The Panel noted that whilst the presentation did not specifically mention DuoResp Spiromax, it referred to budesonide/formoterol and included, in the Panel’s view, promotional claims for it. The Panel noted that a number of budesonide/formoterol combination inhalers were available on the market and DuoResp Spiromax was one of three budesonide/formoterol inhalers on the market. Nonetheless, the Panel considered that the website promoted budesonide/formoterol and Teva marketed this product, namely DuoResp Spiromax. In the Panel’s view, noting its comments above regarding how health professionals were directed to it, and Teva’s involvement in its review, the article could not be considered anything other than promotional for Teva’s medicine. The Panel considered that the article in question should have included DuoResp Spiromax prescribing information and a clear prominent statement of where it could be found and did not include either. The Panel therefore ruled breaches of the Code.

The Panel noted Teva’s submission that there was the ability to report adverse events via the website at the bottom of all the relevant pages. The Panel, therefore, ruled no breach of the Code.

The Panel did not consider that the article was intended for patients taking a specific prescription only medicine and therefore ruled no breach of the Code in relation to the requirement for a side effect reporting statement to be included on the material.
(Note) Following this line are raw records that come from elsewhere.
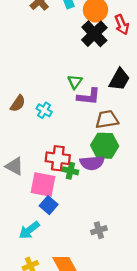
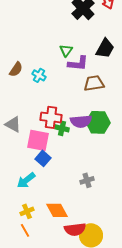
green hexagon: (105, 146) -> (98, 122), moved

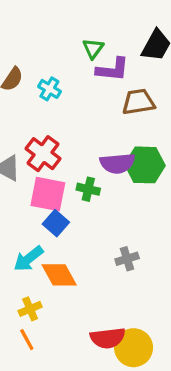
red cross: (51, 117) -> (43, 154), moved, turned 30
green cross: (62, 128) -> (88, 189), moved
orange diamond: (57, 210) -> (59, 275), moved

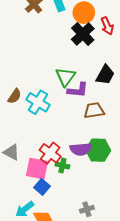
green triangle: (93, 48) -> (65, 77), size x1.5
cyan cross: (49, 89) -> (38, 102), size x1.6
red cross: (43, 154) -> (50, 153), moved

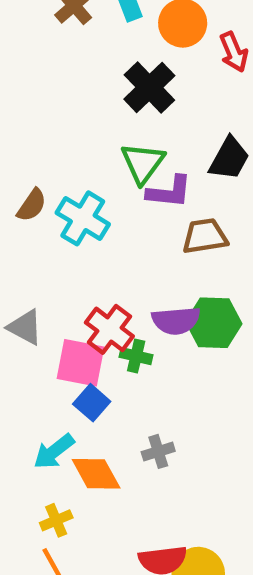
black cross: (83, 34) -> (149, 87), moved
gray cross: (87, 209) -> (158, 451), moved

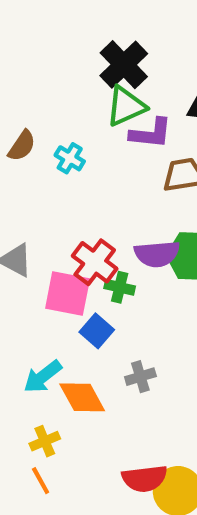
black cross: (149, 87) -> (124, 65), moved
green triangle: (143, 163) -> (126, 106), turned 30
cyan cross: (83, 218) -> (70, 158), size x0.6
blue square: (92, 403) -> (97, 331), moved

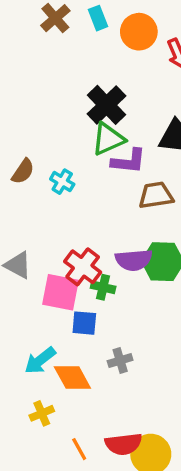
blue square: (97, 331) -> (84, 323), turned -36
orange line: (41, 481) -> (79, 449), moved

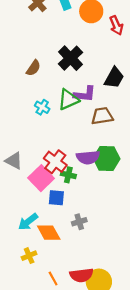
green triangle: (108, 139) -> (68, 100), moved
brown semicircle: (23, 171) -> (33, 68), moved
pink square: (60, 292) -> (41, 178), turned 35

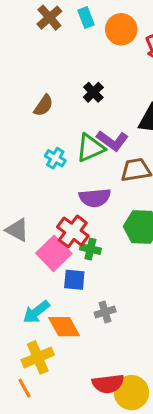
black cross: (71, 58) -> (93, 92), size x0.6
purple L-shape: (85, 94) -> (112, 141), turned 30
purple semicircle: (88, 157) -> (95, 198), moved
yellow cross: (29, 256) -> (38, 357), size x1.5
orange line: (53, 278) -> (24, 388), moved

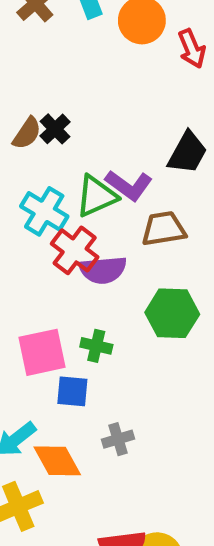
black cross: (93, 92) -> (55, 129), moved
cyan cross: (55, 158) -> (44, 211), size x1.5
red cross: (73, 231) -> (75, 250), moved
pink square: (54, 253) -> (42, 352), turned 32

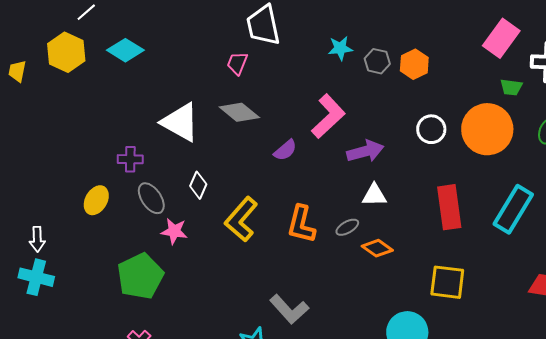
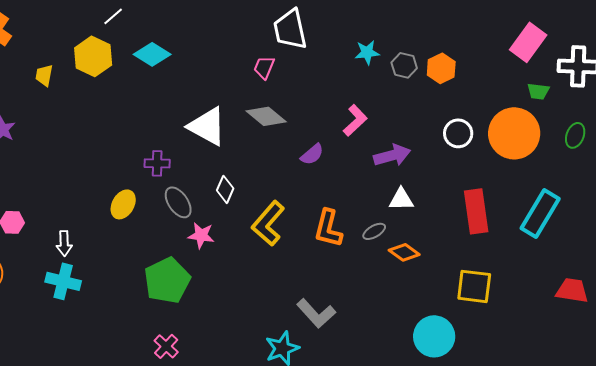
pink L-shape: (328, 116) -> (355, 120), size x0.7

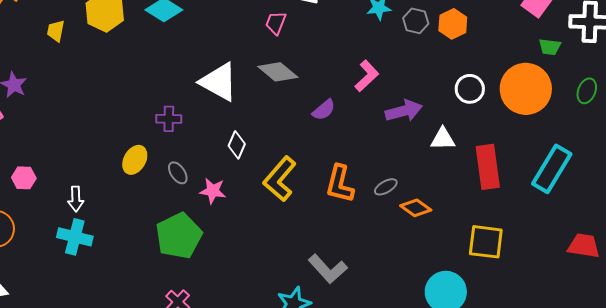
white triangle: (401, 199) -> (443, 139), moved
gray ellipse: (178, 202) -> (178, 173), moved, size x0.7

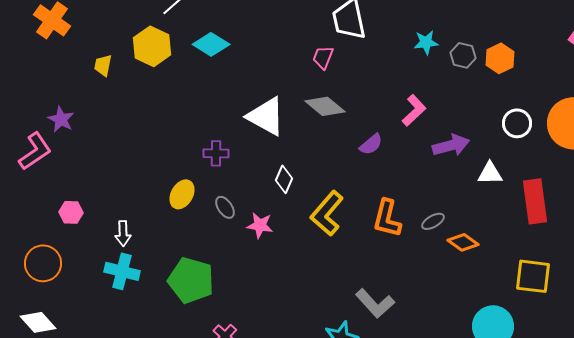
green pentagon: (179, 236) -> (191, 280), moved, turned -30

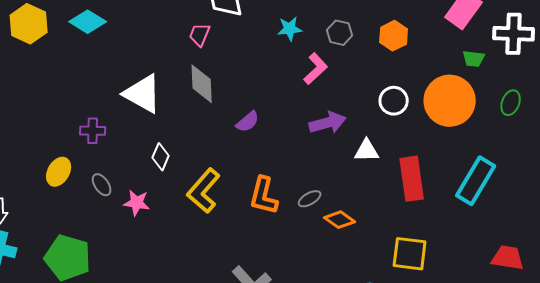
cyan star: (426, 42) -> (290, 29), moved
orange hexagon: (500, 58) -> (394, 36), moved
gray diamond: (325, 106) -> (202, 84), turned 48
pink L-shape: (414, 110) -> (316, 69), moved

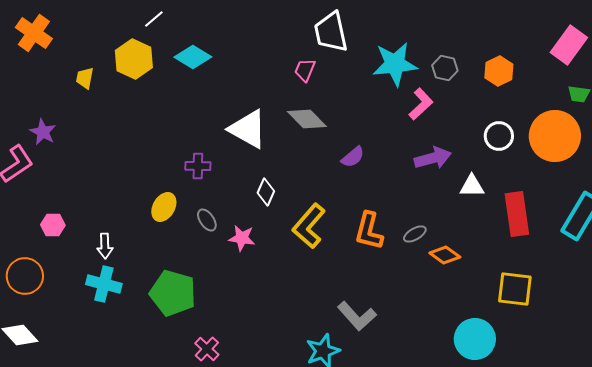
cyan star: (290, 29) -> (395, 64), size x1.8
gray diamond: (202, 84) -> (307, 119), turned -42

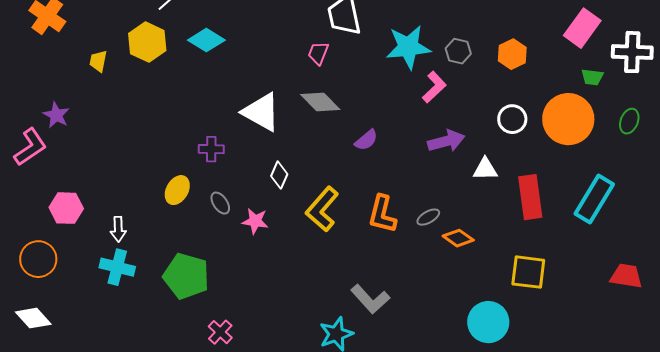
pink hexagon: (53, 225) -> (66, 208), size x1.4

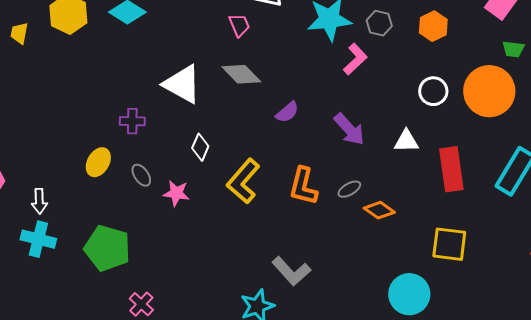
pink trapezoid: (318, 53) -> (239, 25), turned 135
purple arrow: (446, 141) -> (349, 129), moved, turned 63

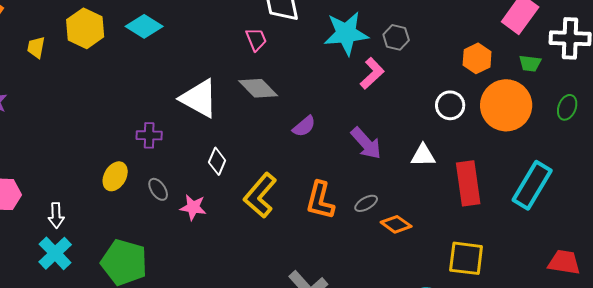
orange hexagon: (433, 26) -> (477, 58), moved
cyan cross: (38, 239) -> (55, 253), turned 32

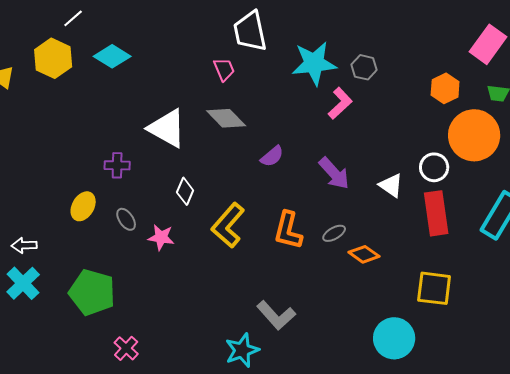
white circle: (450, 105) -> (434, 167), moved
white triangle: (423, 155) -> (391, 185), turned 36
white arrow: (56, 215) -> (24, 245), turned 90

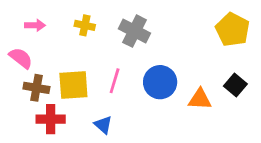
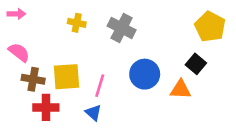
pink arrow: (35, 25) -> (16, 14), moved
pink line: (115, 81) -> (100, 86), moved
black square: (235, 85) -> (196, 64), moved

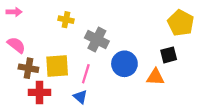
gray cross: (122, 28) -> (97, 39), moved
black square: (196, 64) -> (169, 55), turned 35

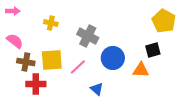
yellow cross: (66, 20) -> (51, 23), moved
pink line: (86, 74) -> (78, 67), turned 30
blue triangle: (80, 97) -> (97, 89), moved

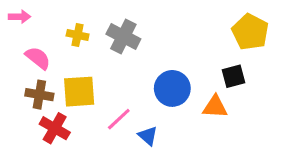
gray cross: (88, 36) -> (123, 37), moved
pink semicircle: (15, 41) -> (38, 58), moved
pink line: (78, 67) -> (119, 119), moved
red cross: (36, 84) -> (55, 128), turned 30

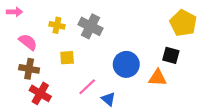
black square: (233, 76) -> (171, 55), turned 30
yellow square: (79, 92) -> (67, 58), moved, size x0.6

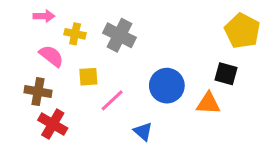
pink arrow: (15, 12) -> (44, 16), moved
pink semicircle: (28, 42) -> (51, 56), moved
pink line: (87, 87) -> (112, 100), moved

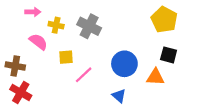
yellow pentagon: (242, 31) -> (164, 20), moved
brown cross: (38, 92) -> (15, 66), moved
red cross: (53, 124) -> (21, 92), moved
blue triangle: (143, 132) -> (119, 96), moved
The Panel noted the complainant’s allegation that there was the option to share the article via Facebook, Twitter or LinkedIn. The Panel, noting its comments above, considered that the sharing of the promotional article via social media would constitute the promotion of a Teva prescription only medicine to the public. The Panel noted that the complainant bore the burden of proof and had not established that it had been shared and thus the Panel ruled no breaches of the Code.